My love for Pinterest is huge. I get many ideas and recipes and ideas there. A few weeks ago I saw a recipe that was so simple and high carbs but I knew that I could convert to low carb easily. This is the recipe that got my interest.
Doesn’t that look wonderful? This is the low carb version that I created.
I know their picture is better but I am sure a professional took that pic. I made a few changes and one was switching from Cherries to Strawberries. Cherries are 4 carbs per cherry. I just can’t do that on my plan.

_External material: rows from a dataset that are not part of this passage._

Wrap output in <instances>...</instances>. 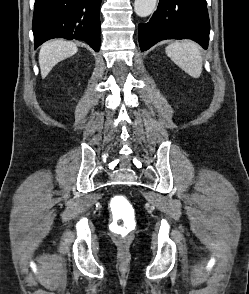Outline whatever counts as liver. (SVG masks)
I'll list each match as a JSON object with an SVG mask.
<instances>
[{
    "mask_svg": "<svg viewBox=\"0 0 249 294\" xmlns=\"http://www.w3.org/2000/svg\"><path fill=\"white\" fill-rule=\"evenodd\" d=\"M77 51L76 44L70 41L56 39L44 43L39 52L42 78H45L57 63L73 56Z\"/></svg>",
    "mask_w": 249,
    "mask_h": 294,
    "instance_id": "1",
    "label": "liver"
}]
</instances>
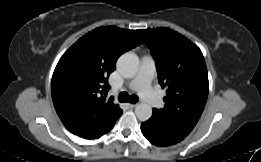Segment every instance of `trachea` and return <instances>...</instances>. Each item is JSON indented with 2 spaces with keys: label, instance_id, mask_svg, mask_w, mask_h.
<instances>
[{
  "label": "trachea",
  "instance_id": "obj_1",
  "mask_svg": "<svg viewBox=\"0 0 261 162\" xmlns=\"http://www.w3.org/2000/svg\"><path fill=\"white\" fill-rule=\"evenodd\" d=\"M118 100L120 102H130V103H136L138 102L139 98L136 95H128L127 92H122L118 96Z\"/></svg>",
  "mask_w": 261,
  "mask_h": 162
}]
</instances>
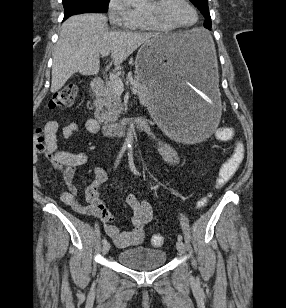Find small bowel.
<instances>
[{
  "label": "small bowel",
  "instance_id": "c3829d8e",
  "mask_svg": "<svg viewBox=\"0 0 286 308\" xmlns=\"http://www.w3.org/2000/svg\"><path fill=\"white\" fill-rule=\"evenodd\" d=\"M59 126L55 121L47 122L44 134L47 142L53 149L57 148V132ZM80 124L69 122L61 128V136L64 139H71L79 131ZM84 129L91 134H96L100 126L95 119L89 118L84 122ZM157 146L163 159L172 166L179 165V157L171 145L164 140H158ZM55 158L63 164L66 169L63 178L67 185V191L61 194L62 202L79 214L88 215L104 222L106 234L113 240L119 248H127L140 244L144 238V228L153 217L152 206L148 201H140L133 195L125 198L127 205L133 211L132 229L121 231L113 222L114 216L109 211L105 203L100 198V190L107 180V172L104 168L97 166L94 168V180L87 187L85 192L86 204H81L77 199V188L73 184L76 168L87 164L88 155L84 152H70L57 150Z\"/></svg>",
  "mask_w": 286,
  "mask_h": 308
}]
</instances>
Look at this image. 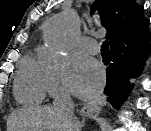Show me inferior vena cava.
<instances>
[{
    "instance_id": "inferior-vena-cava-1",
    "label": "inferior vena cava",
    "mask_w": 151,
    "mask_h": 131,
    "mask_svg": "<svg viewBox=\"0 0 151 131\" xmlns=\"http://www.w3.org/2000/svg\"><path fill=\"white\" fill-rule=\"evenodd\" d=\"M53 106L65 112L72 119L73 102L69 92L63 91L58 94L54 99Z\"/></svg>"
}]
</instances>
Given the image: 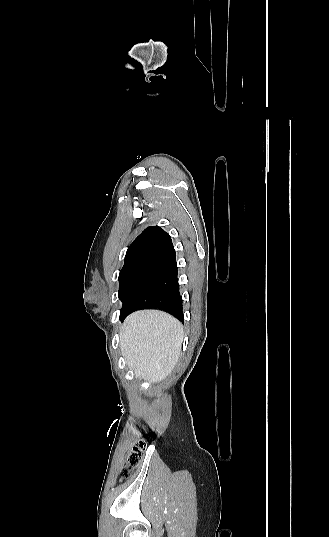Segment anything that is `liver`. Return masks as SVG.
<instances>
[{"instance_id":"1","label":"liver","mask_w":329,"mask_h":537,"mask_svg":"<svg viewBox=\"0 0 329 537\" xmlns=\"http://www.w3.org/2000/svg\"><path fill=\"white\" fill-rule=\"evenodd\" d=\"M183 341L182 324L157 310L129 315L120 330V349L135 376L153 383L164 380L176 365Z\"/></svg>"}]
</instances>
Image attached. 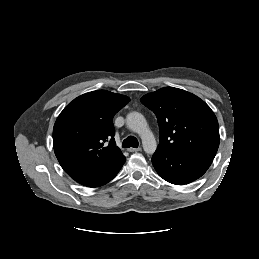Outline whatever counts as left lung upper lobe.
<instances>
[{
    "label": "left lung upper lobe",
    "instance_id": "5c2ea615",
    "mask_svg": "<svg viewBox=\"0 0 259 259\" xmlns=\"http://www.w3.org/2000/svg\"><path fill=\"white\" fill-rule=\"evenodd\" d=\"M158 120V148L188 157L214 158L219 147L218 121L210 107L185 90L166 87L141 98Z\"/></svg>",
    "mask_w": 259,
    "mask_h": 259
}]
</instances>
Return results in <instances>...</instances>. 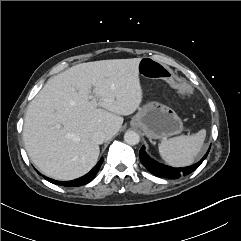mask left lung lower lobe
Wrapping results in <instances>:
<instances>
[{
    "mask_svg": "<svg viewBox=\"0 0 241 241\" xmlns=\"http://www.w3.org/2000/svg\"><path fill=\"white\" fill-rule=\"evenodd\" d=\"M209 150L198 163L188 167H183V168H173V167L158 163L157 161L153 160L146 154L144 146L139 151V157L144 167L148 169L151 173H153L155 176L166 177L169 179H178L181 176L189 175L196 168H198L201 165V163L204 161V159L207 157Z\"/></svg>",
    "mask_w": 241,
    "mask_h": 241,
    "instance_id": "0a47b994",
    "label": "left lung lower lobe"
}]
</instances>
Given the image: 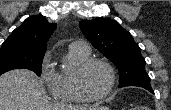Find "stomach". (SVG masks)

This is how I made this recipe.
Cream Cheese Dip Portion
- 1 cup boiling water
- 1 package unflavored gelatin
- 2 cup heavy cream
- 8-oz package Philadelphia Cream Cheese
- 3 Tablespoons Vanilla Extract
- 1 cup Splenda
To make filling: Mix water with unflavored gelatin. Set in refrigerator to partially set up. In a bowl, whip heavy cream. Set aside. In a large bowl, beat cream cheese, extract, and 1 cup Splenda until smooth. Very lightly mix in partially set gelatin. Fold in whipping cream. Pour into pie shell. Chill 2 to 3 hours.
- 16 container fresh strawberries
- 2/3 cup Splenda
Clean and finely chop strawberries. Mix with Splenda and refrigerate.
My mom, sister and I preferred the Vanilla Wafers than the Graham Crackers but the Graham Crackers are slightly lower in carbs so if you are being very tight with your carb count you will want to go with them.
This recipe would also be very good made with a pecan crust and just eaten as cheesecake instead of a dip at a party. Your choice. Enjoy.